*** THE DATA ***

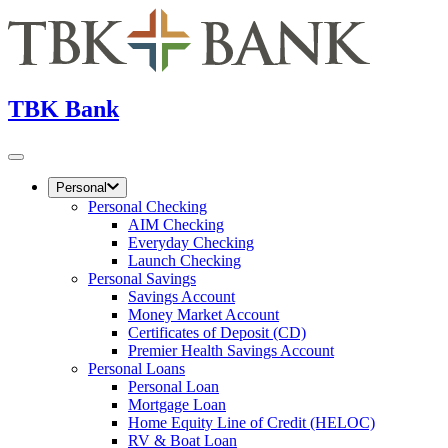
TBK Bank
Personal
Personal Checking
AIM Checking
Everyday Checking
Launch Checking
Personal Savings
Savings Account
Money Market Account
Certificates of Deposit (CD)
Premier Health Savings Account
Personal Loans
Personal Loan
Mortgage Loan
Home Equity Line of Credit (HELOC)
RV & Boat Loan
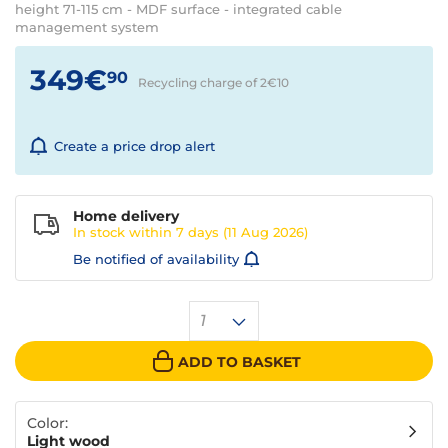
height 71-115 cm - MDF surface - integrated cable
management system
349€
90
Recycling charge of 2€
10
Create a price drop alert
Home delivery
In stock within
7 days
(11 Aug 2026)
Be notified of availability
1
ADD TO BASKET
Color:
Light wood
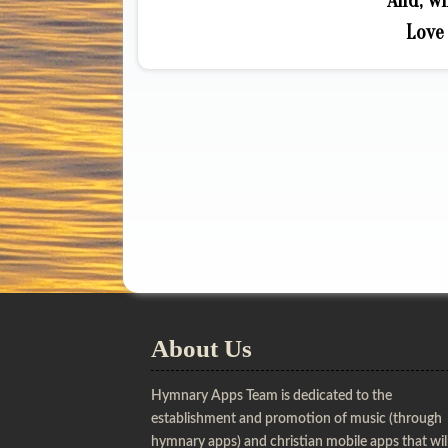
And, wh
Love 
About Us
Hymnary Apps Team is dedicated to the
establishment and promotion of music (through
hymnary apps) and christian mobile apps that wil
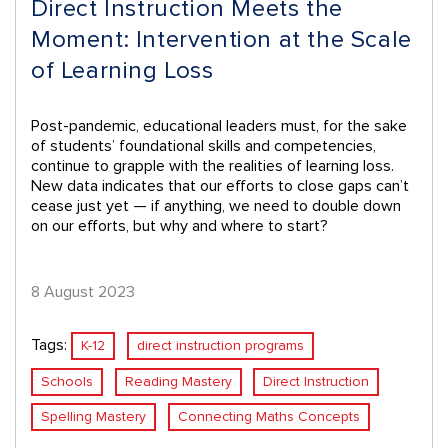
Direct Instruction Meets the
Moment: Intervention at the Scale
of Learning Loss
Post-pandemic, educational leaders must, for the sake
of students’ foundational skills and competencies,
continue to grapple with the realities of learning loss.
New data indicates that our efforts to close gaps can’t
cease just yet — if anything, we need to double down
on our efforts, but why and where to start?
8 August 2023
Tags:
K-12
direct instruction programs
Schools
Reading Mastery
Direct Instruction
Spelling Mastery
Connecting Maths Concepts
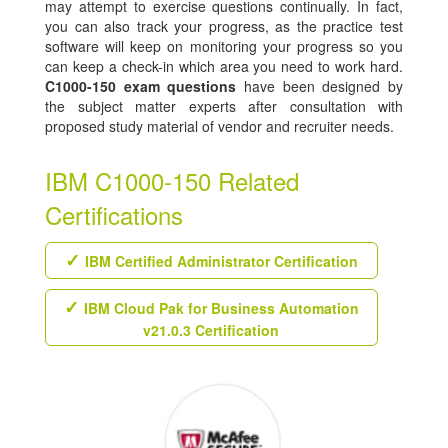
may attempt to exercise questions continually. In fact,
you can also track your progress, as the practice test
software will keep on monitoring your progress so you
can keep a check-in which area you need to work hard.
C1000-150 exam questions
have been designed by
the subject matter experts after consultation with
proposed study material of vendor and recruiter needs.
IBM C1000-150 Related
Certifications
IBM Certified Administrator Certification
IBM Cloud Pak for Business Automation
v21.0.3 Certification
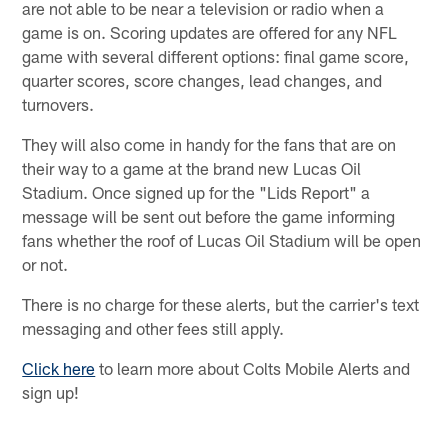
are not able to be near a television or radio when a
game is on. Scoring updates are offered for any NFL
game with several different options: final game score,
quarter scores, score changes, lead changes, and
turnovers.
They will also come in handy for the fans that are on
their way to a game at the brand new Lucas Oil
Stadium. Once signed up for the "Lids Report" a
message will be sent out before the game informing
fans whether the roof of Lucas Oil Stadium will be open
or not.
There is no charge for these alerts, but the carrier's text
messaging and other fees still apply.
Click here
to learn more about Colts Mobile Alerts and
sign up!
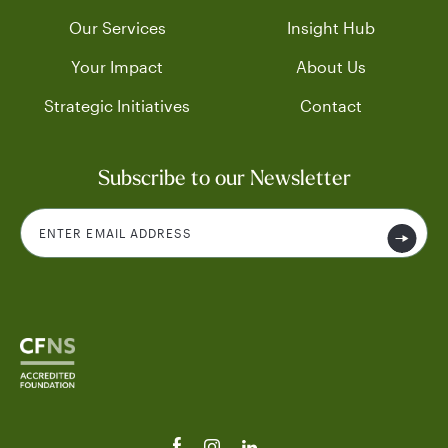
Our Services
Insight Hub
Your Impact
About Us
Strategic Initiatives
Contact
Subscribe to our Newsletter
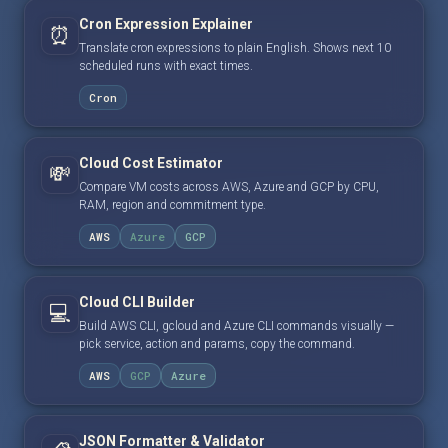
Cron Expression Explainer
⏰
Translate cron expressions to plain English. Shows next 10
scheduled runs with exact times.
Cron
Cloud Cost Estimator
💸
Compare VM costs across AWS, Azure and GCP by CPU,
RAM, region and commitment type.
AWS
Azure
GCP
Cloud CLI Builder
💻
Build AWS CLI, gcloud and Azure CLI commands visually —
pick service, action and params, copy the command.
AWS
GCP
Azure
JSON Formatter & Validator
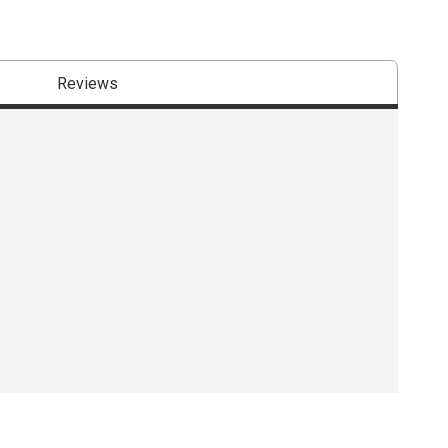
Reviews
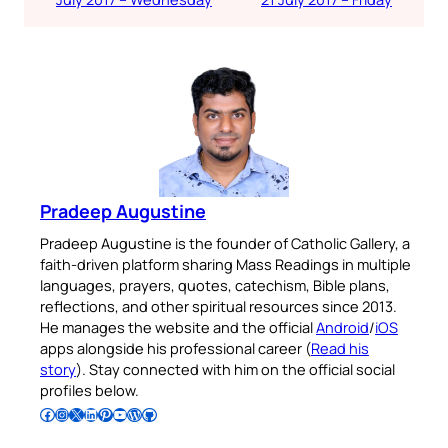
Pradeep Augustine
Pradeep Augustine is the founder of Catholic Gallery, a
faith-driven platform sharing Mass Readings in multiple
languages, prayers, quotes, catechism, Bible plans,
reflections, and other spiritual resources since 2013.
He manages the website and the official
Android
/
iOS
apps alongside his professional career (
Read his
story
). Stay connected with him on the official social
profiles below.
Follow Pradeep on Facebook
Follow Pradeep on Instagram
Follow Pradeep on X
Follow Pradeep on LinkedIn
Follow Pradeep on Pinterest
Subscribe to Pradeep’s Youtube Channel
Follow Pradeep on WordPress
Follow Pradeep on GitHub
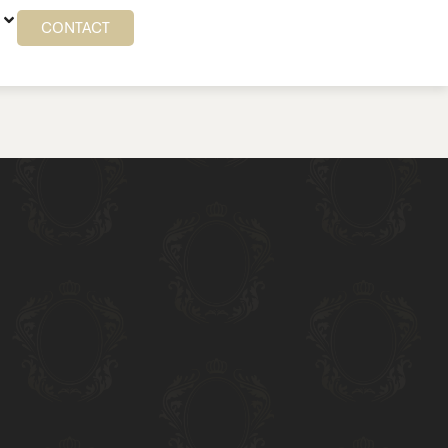
CONTACT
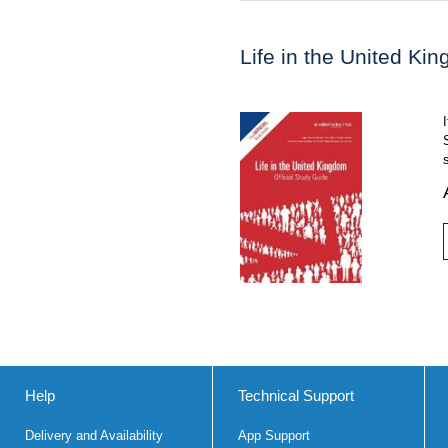
Life in the United Ki
Help
Technical Support
Delivery and Availability
App Support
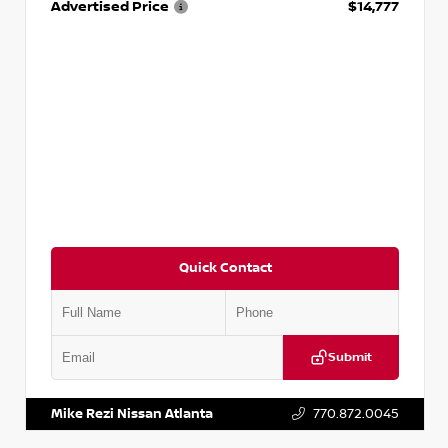
Advertised Price
$14,777
Quick Contact
Submit
VIN:
JN1BJ1AV3MW301115
Stock:
T301115
Mike Rezi Nissan Atlanta
770.872.0045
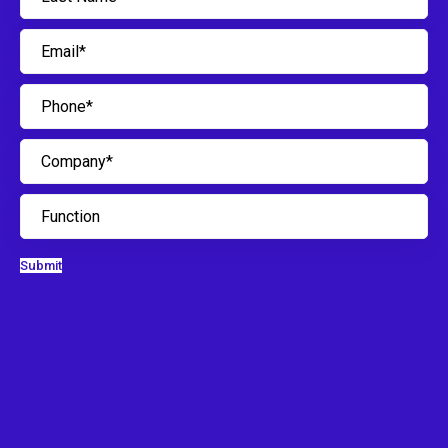
Submit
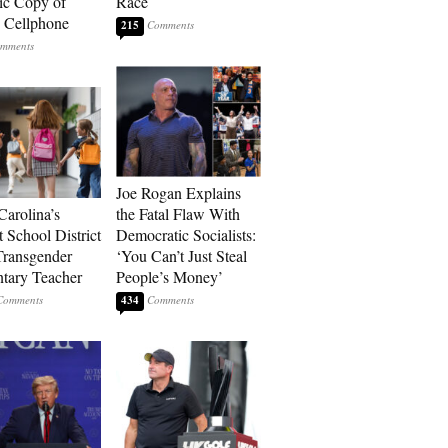
ic Copy of
Race
s Cellphone
215
Joe Rogan Explains
Carolina’s
the Fatal Flaw With
t School District
Democratic Socialists:
Transgender
‘You Can’t Just Steal
tary Teacher
People’s Money’
434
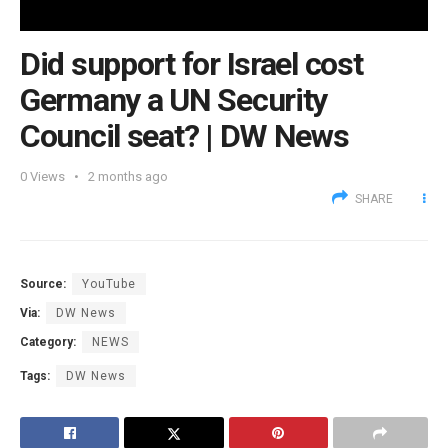
Did support for Israel cost
Germany a UN Security
Council seat? | DW News
0
Views
2 months ago
SHARE
Source:
YouTube
Via:
DW News
Category:
NEWS
Tags:
DW News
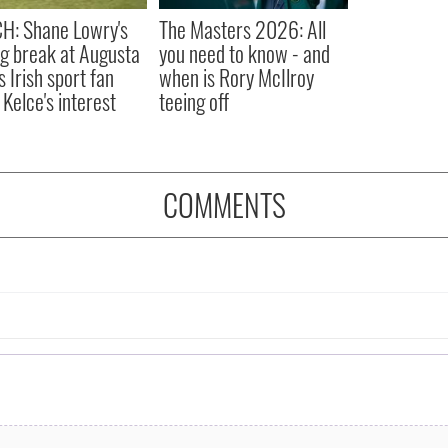
H: Shane Lowry's
The Masters 2026: All
ng break at Augusta
you need to know - and
s Irish sport fan
when is Rory McIlroy
 Kelce's interest
teeing off
COMMENTS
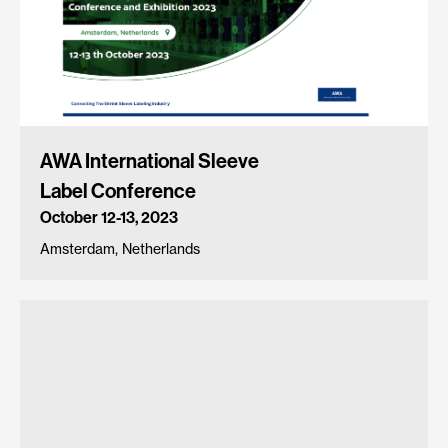
AWA International Sleeve
Label Conference
October 12-13, 2023
Amsterdam, Netherlands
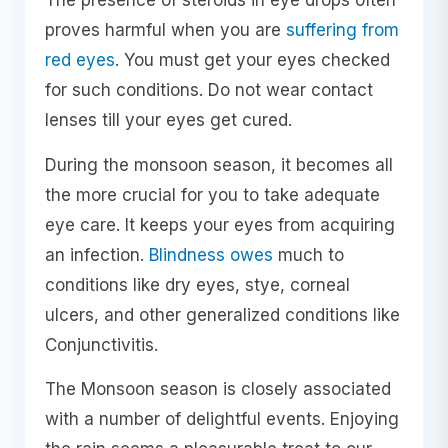
The presence of steroids in eye drops often
proves harmful when you are
suffering from
red eyes
. You must get your eyes checked
for such conditions. Do not wear contact
lenses till your eyes get cured.
During the monsoon season, it becomes all
the more crucial for you to take adequate
eye care. It keeps your eyes from acquiring
an infection.
Blindness owes
much to
conditions like dry eyes, stye, corneal
ulcers, and other generalized conditions like
Conjunctivitis.
The Monsoon season is closely associated
with a number of delightful events. Enjoying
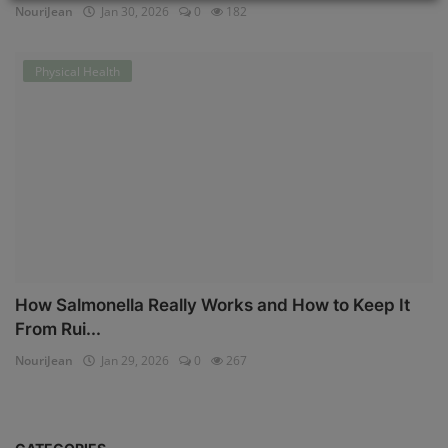
NouriJean
Jan 30, 2026
0
182
Physical Health
How Salmonella Really Works and How to Keep It
From Rui...
NouriJean
Jan 29, 2026
0
267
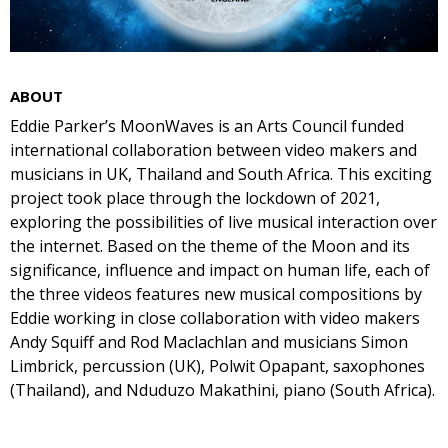
ABOUT
Eddie Parker’s MoonWaves is an Arts Council funded
international collaboration between video makers and
musicians in UK, Thailand and South Africa. This exciting
project took place through the lockdown of 2021,
exploring the possibilities of live musical interaction over
the internet. Based on the theme of the Moon and its
significance, influence and impact on human life, each of
the three videos features new musical compositions by
Eddie working in close collaboration with video makers
Andy Squiff and Rod Maclachlan and musicians Simon
Limbrick, percussion (UK), Polwit Opapant, saxophones
(Thailand), and Nduduzo Makathini, piano (South Africa).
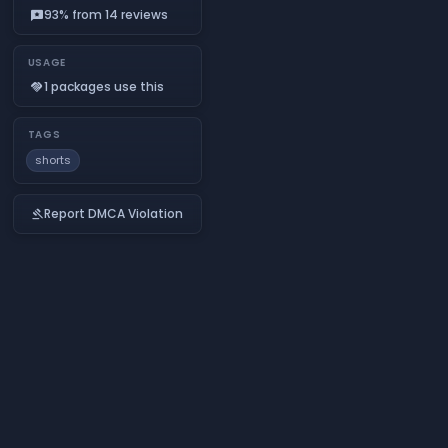
93% from 14 reviews
reviews
USAGE
1 packages use this
handshake
TAGS
shorts
Report DMCA Violation
gavel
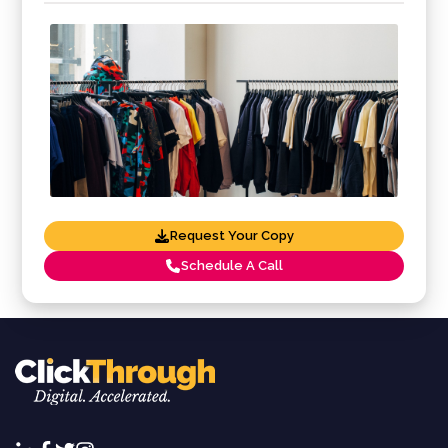
Request Your Copy
Schedule A Call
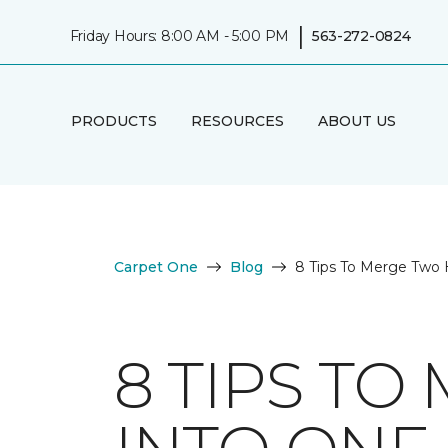
|
Friday Hours: 8:00 AM - 5:00 PM
563-272-0824
PRODUCTS
RESOURCES
ABOUT US
Carpet One
Blog
8 Tips To Merge Two
8 TIPS T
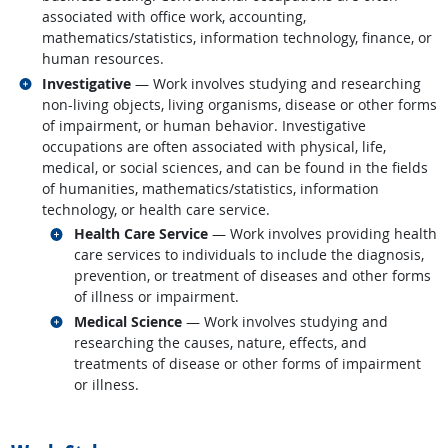
associated with office work, accounting,
mathematics/statistics, information technology, finance, or
human resources.
Related occupations
Investigative
— Work involves studying and researching
non-living objects, living organisms, disease or other forms
of impairment, or human behavior. Investigative
occupations are often associated with physical, life,
medical, or social sciences, and can be found in the fields
of humanities, mathematics/statistics, information
technology, or health care service.
Related occupations
Health Care Service
— Work involves providing health
care services to individuals to include the diagnosis,
prevention, or treatment of diseases and other forms
of illness or impairment.
Related occupations
Medical Science
— Work involves studying and
researching the causes, nature, effects, and
treatments of disease or other forms of impairment
or illness.
back to top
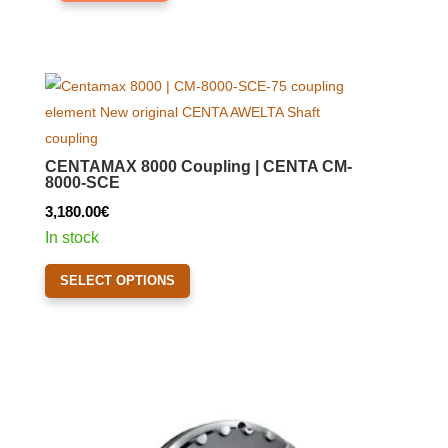
CENTAMAX 8000 Coupling | CENTA CM-
8000-SCE
3,180.00
€
In stock
This
SELECT OPTIONS
product
has
multiple
variants.
The
options
may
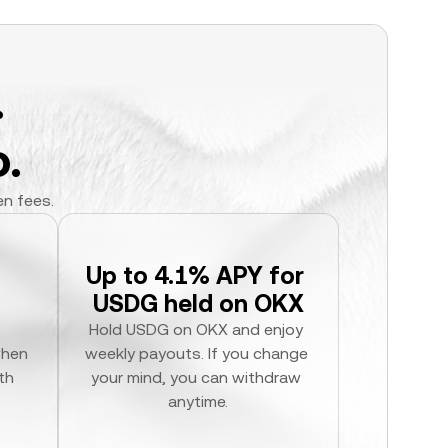
.
.
en fees.
Up to 4.1% APY for 
USDG held on OKX
Hold USDG on OKX and enjoy 
hen 
weekly payouts. If you change 
h 
your mind, you can withdraw 
anytime.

*** End of THE DATA ***

[WORK TO BE COMPLETED] The answer should consist of every line above, exact and free of images.

[ANSWER SECTION]
TBK Bank
Personal
Personal Checking
AIM Checking
Everyday Checking
Launch Checking
Personal Savings
Savings Account
Money Market Account
Certificates of Deposit (CD)
Premier Health Savings Account
Personal Loans
Personal Loan
Mortgage Loan
Home Equity Line of Credit (HELOC)
RV & Boat Loan
height 71-115 cm - MDF surface - integrated cable
management system
349€
90
Recycling charge of 2€
10
Create a price drop alert
Home delivery
In stock within
7 days
(11 Aug 2026)
Be notified of availability
1
ADD TO BASKET
Color:
Light wood
And, wh
Love 
About Us
Hymnary Apps Team is dedicated to the
establishment and promotion of music (through
hymnary apps) and christian mobile apps that wil
Direct Instruction Meets the
Moment: Intervention at the Scale
of Learning Loss
Post-pandemic, educational leaders must, for the sake
of students’ foundational skills and competencies,
continue to grapple with the realities of learning loss.
New data indicates that our efforts to close gaps can’t
cease just yet — if anything, we need to double down
on our efforts, but why and where to start?
8 August 2023
Tags:
K-12
direct instruction programs
Schools
Reading Mastery
Direct Instruction
Spelling Mastery
Connecting Maths Concepts
may attempt to exercise questions continually. In fact,
you can also track your progress, as the practice test
software will keep on monitoring your progress so you
can keep a check-in which area you need to work hard.
C1000-150 exam questions
have been designed by
the subject matter experts after consultation with
proposed study material of vendor and recruiter needs.
IBM C1000-150 Related
Certifications
IBM Certified Administrator Certification
IBM Cloud Pak for Business Automation
v21.0.3 Certification
are not able to be near a television or radio when a
game is on. Scoring updates are offered for any NFL
game with several different options: final game score,
quarter scores, score changes, lead changes, and
turnovers.
They will also come in handy for the fans that are on
their way to a game at the brand new Lucas Oil
Stadium. Once signed up for the "Lids Report" a
message will be sent out before the game informing
fans whether the roof of Lucas Oil Stadium will be open
or not.
There is no charge for these alerts, but the carrier's text
messaging and other fees still apply.
Click here
to learn more about Colts Mobile Alerts and
sign up!
Our Services
Insight Hub
Your Impact
About Us
Strategic Initiatives
Contact
Subscribe to our Newsletter
Cron Expression Explainer
⏰
Translate cron expressions to plain English. Shows next 10
scheduled runs with exact times.
Cron
Cloud Cost Estimator
💸
Compare VM costs across AWS, Azure and GCP by CPU,
RAM, region and commitment type.
AWS
Azure
GCP
Cloud CLI Builder
💻
Build AWS CLI, gcloud and Azure CLI commands visually —
pick service, action and params, copy the command.
AWS
GCP
Azure
JSON Formatter & Validator
Reviews
Pradeep Augustine
Pradeep Augustine is the founder of Catholic Gallery, a
faith-driven platform sharing Mass Readings in multiple
languages, prayers, quotes, catechism, Bible plans,
reflections, and other spiritual resources since 2013.
He manages the website and the official
Android
/
iOS
apps alongside his professional career (
Read his
story
). Stay connected with him on the official social
profiles below.
Follow Pradeep on Facebook
Follow Pradeep on Instagram
Follow Pradeep on X
Follow Pradeep on LinkedIn
Follow Pradeep on Pinterest
Subscribe to Pradeep’s Youtube Channel
Follow Pradeep on WordPress
Follow Pradeep on GitHub
CONTACT
Life in the United Ki
Help
Technical Support
Delivery and Availability
App Support
Advertised Price
$14,777
Quick Contact
Submit
VIN:
JN1BJ1AV3MW301115
Stock:
T301115
Mike Rezi Nissan Atlanta
770.872.0045
Submit
ic Copy of
Race
s Cellphone
215
Joe Rogan Explains
Carolina’s
the Fatal Flaw With
t School District
Democratic Socialists:
Transgender
‘You Can’t Just Steal
tary Teacher
People’s Money’
434
Did support for Israel cost
Germany a UN Security
Council seat? | DW News
0
Views
2 months ago
SHARE
Source:
YouTube
Via:
DW News
Category:
NEWS
Tags:
DW News
H: Shane Lowry's
The Masters 2026: All
ng break at Augusta
you need to know - and
s Irish sport fan
when is Rory McIlroy
 Kelce's interest
teeing off
COMMENTS
AWA International Sleeve
Label Conference
October 12-13, 2023
Amsterdam, Netherlands
The presence of steroids in eye drops often
proves harmful when you are
suffering from
red eyes
. You must get your eyes checked
for such conditions. Do not wear contact
lenses till your eyes get cured.
During the monsoon season, it becomes all
the more crucial for you to take adequate
eye care. It keeps your eyes from acquiring
an infection.
Blindness owes
much to
conditions like dry eyes, stye, corneal
ulcers, and other generalized conditions like
Conjunctivitis.
The Monsoon season is closely associated
with a number of delightful events. Enjoying
NouriJean
Jan 30, 2026
0
182
Physical Health
How Salmonella Really Works and How to Keep It
From Rui...
NouriJean
Jan 29, 2026
0
267
ABOUT
Eddie Parker’s MoonWaves is an Arts Council funded
international collaboration between video makers and
musicians in UK, Thailand and South Africa. This exciting
project took place through the lockdown of 2021,
exploring the possibilities of live musical interaction over
the internet. Based on the theme of the Moon and its
significance, influence and impact on human life, each of
the three videos features new musical compositions by
Eddie working in close collaboration with video makers
Andy Squiff and Rod Maclachlan and musicians Simon
Limbrick, percussion (UK), Polwit Opapant, saxophones
(Thailand), and Nduduzo Makathini, piano (South Africa).
93% from 14 reviews
reviews
USAGE
1 packages use this
handshake
TAGS
shorts
Report DMCA Violation
gavel
Request Your Copy
Schedule A Call
|
Friday Hours: 8:00 AM - 5:00 PM
563-272-0824
PRODUCTS
RESOURCES
ABOUT US
Carpet One
Blog
8 Tips To Merge Two
8 TIPS T
associated with office work, accounting,
mathematics/statistics, information technology, finance, or
human resources.
Related occupations
Investigative
— Work involves studying and researching
non-living objects, living organisms, disease or other forms
of impairment, or human behavior. Investigative
occupations are often associated with physical, life,
medical, or social sciences, and can be found in the fields
of humanities, mathematics/statistics, information
technology, or health care service.
Related occupations
Health Care Service
— Work involves providing health
care services to individuals to include the diagnosis,
prevention, or treatment of diseases and other forms
of illness or impairment.
Related occupations
Medical Science
— Work involves studying and
researching the causes, nature, effects, and
treatments of disease or other forms of impairment
or illness.
back to top
CENTAMAX 8000 Coupling | CENTA CM-
8000-SCE
3,180.00
€
In stock
This
SELECT OPTIONS
product
has
multiple
variants.
The
options
may
.
.
en fees.
Up to 4.1% APY for 
USDG held on OKX
Hold USDG on OKX and enjoy 
hen 
weekly payouts. If you change 
h 
your mind, you can withdraw 
anytime.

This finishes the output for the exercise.